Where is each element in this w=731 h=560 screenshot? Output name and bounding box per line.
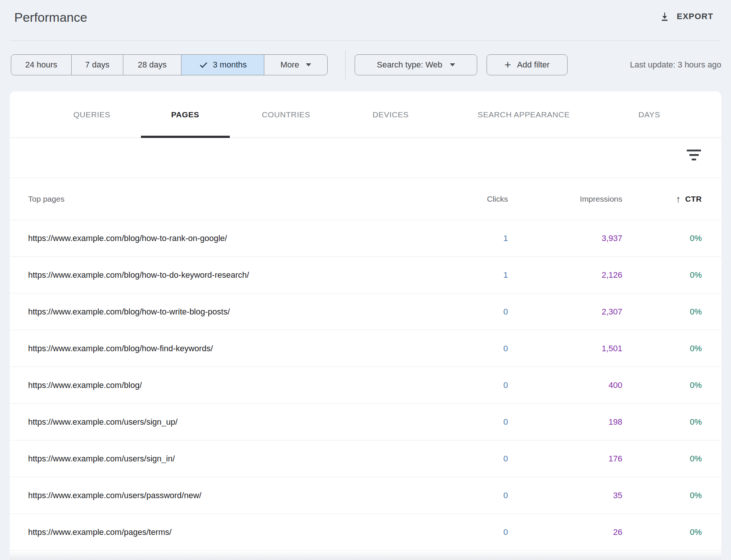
- table-row[interactable]: https://www.example.com/blog/04000%: [10, 367, 721, 404]
- chevron-down-icon: [450, 63, 455, 66]
- ctr-value: 0%: [690, 404, 702, 440]
- page-url[interactable]: https://www.example.com/users/password/n…: [28, 477, 201, 514]
- table-filter-row: [10, 138, 721, 178]
- page-url[interactable]: https://www.example.com/blog/how-to-writ…: [28, 293, 230, 330]
- date-range-7-days[interactable]: 7 days: [72, 55, 123, 75]
- date-range-label: 7 days: [85, 60, 109, 70]
- clicks-value: 0: [503, 330, 508, 367]
- page-url[interactable]: https://www.example.com/pages/terms/: [28, 514, 172, 550]
- add-filter-label: Add filter: [517, 60, 550, 70]
- page-url[interactable]: https://www.example.com/users/sign_in/: [28, 440, 175, 477]
- table-row[interactable]: https://www.example.com/pages/terms/0260…: [10, 514, 721, 551]
- impressions-value: 35: [613, 477, 622, 514]
- tab-bar: QUERIESPAGESCOUNTRIESDEVICESSEARCH APPEA…: [10, 91, 721, 138]
- plus-icon: +: [505, 59, 511, 70]
- date-range-28-days[interactable]: 28 days: [123, 55, 181, 75]
- impressions-value: 176: [608, 440, 622, 477]
- page-url[interactable]: https://www.example.com/users/sign_up/: [28, 404, 178, 440]
- column-header-impressions[interactable]: Impressions: [580, 178, 622, 220]
- toolbar-divider: [345, 50, 346, 79]
- page-title: Performance: [14, 9, 87, 25]
- chevron-down-icon: [306, 63, 311, 66]
- tab-countries[interactable]: COUNTRIES: [258, 91, 314, 138]
- tab-pages[interactable]: PAGES: [168, 91, 203, 138]
- ctr-value: 0%: [690, 220, 702, 256]
- column-header-top-pages[interactable]: Top pages: [28, 178, 64, 220]
- table-row[interactable]: https://www.example.com/users/sign_in/01…: [10, 440, 721, 477]
- table-row[interactable]: https://www.example.com/blog/how-to-do-k…: [10, 257, 721, 293]
- add-filter-button[interactable]: + Add filter: [487, 54, 568, 75]
- page-url[interactable]: https://www.example.com/blog/how-to-do-k…: [28, 257, 249, 293]
- arrow-up-icon: ↑: [676, 178, 681, 220]
- export-label: EXPORT: [677, 12, 713, 21]
- date-range-24-hours[interactable]: 24 hours: [11, 55, 72, 75]
- more-label: More: [280, 60, 299, 70]
- ctr-value: 0%: [690, 440, 702, 477]
- table-row[interactable]: https://www.example.com/blog/how-to-writ…: [10, 293, 721, 330]
- ctr-value: 0%: [690, 514, 702, 550]
- export-button[interactable]: EXPORT: [659, 9, 713, 24]
- filter-lines-icon[interactable]: [686, 150, 701, 162]
- page-url[interactable]: https://www.example.com/blog/how-find-ke…: [28, 330, 213, 367]
- bottom-fade: [10, 551, 721, 560]
- tab-queries[interactable]: QUERIES: [70, 91, 114, 138]
- impressions-value: 3,937: [602, 220, 622, 256]
- impressions-value: 400: [608, 367, 622, 403]
- search-type-label: Search type: Web: [377, 60, 442, 70]
- last-update-text: Last update: 3 hours ago: [630, 54, 721, 75]
- tab-devices[interactable]: DEVICES: [369, 91, 412, 138]
- clicks-value: 1: [503, 257, 508, 293]
- impressions-value: 26: [613, 514, 622, 550]
- clicks-value: 0: [503, 477, 508, 514]
- download-icon: [659, 11, 670, 22]
- report-card: QUERIESPAGESCOUNTRIESDEVICESSEARCH APPEA…: [10, 91, 721, 560]
- page-url[interactable]: https://www.example.com/blog/: [28, 367, 142, 403]
- tab-search-appearance[interactable]: SEARCH APPEARANCE: [474, 91, 574, 138]
- table-body: https://www.example.com/blog/how-to-rank…: [10, 220, 721, 551]
- performance-page: Performance EXPORT 24 hours7 days28 days…: [0, 0, 731, 560]
- table-header-row: Top pages Clicks Impressions ↑ CTR: [10, 178, 721, 220]
- page-url[interactable]: https://www.example.com/blog/how-to-rank…: [28, 220, 227, 256]
- header-divider: [10, 40, 721, 41]
- table-row[interactable]: https://www.example.com/users/password/n…: [10, 477, 721, 514]
- table-row[interactable]: https://www.example.com/blog/how-to-rank…: [10, 220, 721, 257]
- ctr-value: 0%: [690, 367, 702, 403]
- ctr-value: 0%: [690, 293, 702, 330]
- date-range-more-button[interactable]: More: [264, 55, 327, 75]
- impressions-value: 2,126: [602, 257, 622, 293]
- table-row[interactable]: https://www.example.com/users/sign_up/01…: [10, 404, 721, 440]
- date-range-label: 3 months: [213, 60, 247, 70]
- impressions-value: 2,307: [602, 293, 622, 330]
- date-range-3-months[interactable]: 3 months: [181, 55, 264, 75]
- clicks-value: 0: [503, 514, 508, 550]
- clicks-value: 0: [503, 367, 508, 403]
- impressions-value: 1,501: [602, 330, 622, 367]
- ctr-value: 0%: [690, 330, 702, 367]
- tab-days[interactable]: DAYS: [635, 91, 664, 138]
- clicks-value: 0: [503, 404, 508, 440]
- date-range-group: 24 hours7 days28 days3 monthsMore: [11, 54, 328, 75]
- ctr-value: 0%: [690, 257, 702, 293]
- column-header-ctr[interactable]: ↑ CTR: [676, 178, 702, 220]
- table-row[interactable]: https://www.example.com/blog/how-find-ke…: [10, 330, 721, 367]
- column-header-clicks[interactable]: Clicks: [487, 178, 508, 220]
- search-type-button[interactable]: Search type: Web: [355, 54, 477, 75]
- clicks-value: 1: [503, 220, 508, 256]
- date-range-label: 28 days: [138, 60, 166, 70]
- clicks-value: 0: [503, 440, 508, 477]
- date-range-label: 24 hours: [25, 60, 57, 70]
- impressions-value: 198: [608, 404, 622, 440]
- checkmark-icon: [199, 60, 208, 70]
- clicks-value: 0: [503, 293, 508, 330]
- ctr-value: 0%: [690, 477, 702, 514]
—————
Look through the material and find each line that includes "writ", then copy it.

■ **EXERCISE RESPONSE**:
- page-url[interactable]: https://www.example.com/blog/how-to-writ…: [28, 293, 230, 330]
- table-row[interactable]: https://www.example.com/blog/how-to-writ…: [10, 293, 721, 330]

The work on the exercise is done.